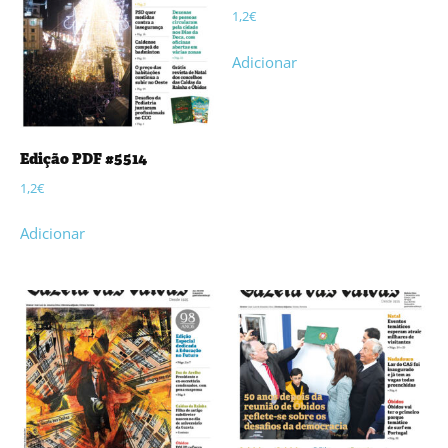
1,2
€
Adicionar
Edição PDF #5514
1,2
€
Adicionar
----------------
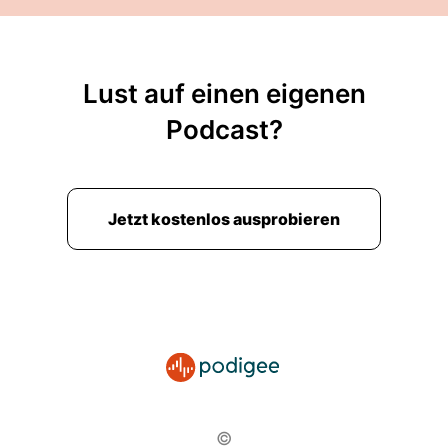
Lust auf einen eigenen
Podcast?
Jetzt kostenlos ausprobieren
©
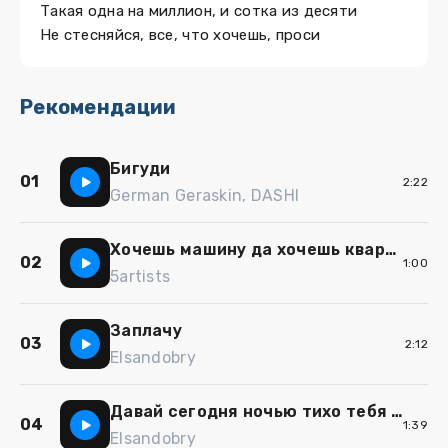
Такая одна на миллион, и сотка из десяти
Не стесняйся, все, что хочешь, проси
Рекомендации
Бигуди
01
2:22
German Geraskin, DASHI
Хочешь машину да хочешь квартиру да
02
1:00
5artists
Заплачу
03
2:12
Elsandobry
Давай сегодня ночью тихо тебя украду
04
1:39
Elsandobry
----------------
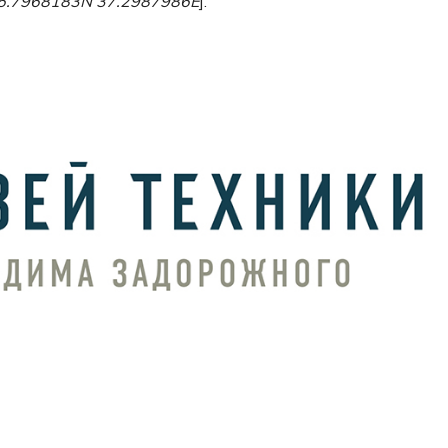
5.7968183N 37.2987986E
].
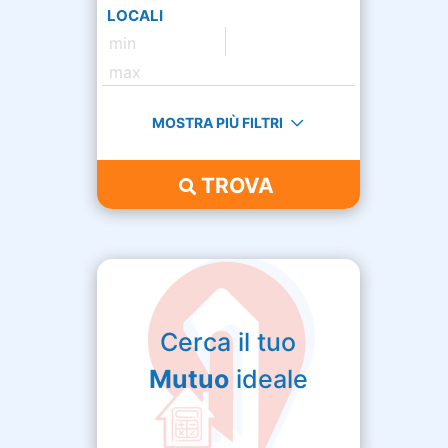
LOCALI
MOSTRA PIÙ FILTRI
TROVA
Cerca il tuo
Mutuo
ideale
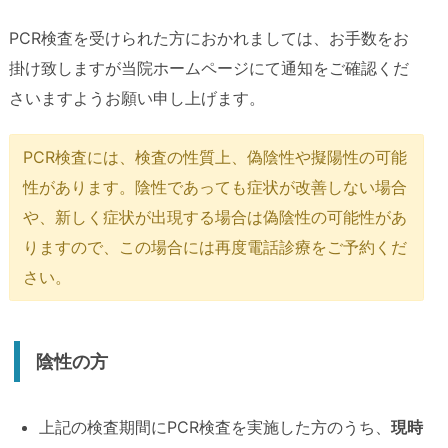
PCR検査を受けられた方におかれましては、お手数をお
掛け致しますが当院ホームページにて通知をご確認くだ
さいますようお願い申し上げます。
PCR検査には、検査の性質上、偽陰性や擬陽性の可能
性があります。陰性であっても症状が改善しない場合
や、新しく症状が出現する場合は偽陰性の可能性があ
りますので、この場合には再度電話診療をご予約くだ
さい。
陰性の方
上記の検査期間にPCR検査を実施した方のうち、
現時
----------------
The answer must be every line of the records above that holds the word "хочешь".

Не стесняйся, все, что хочешь, проси
Хочешь машину да хочешь квартиру да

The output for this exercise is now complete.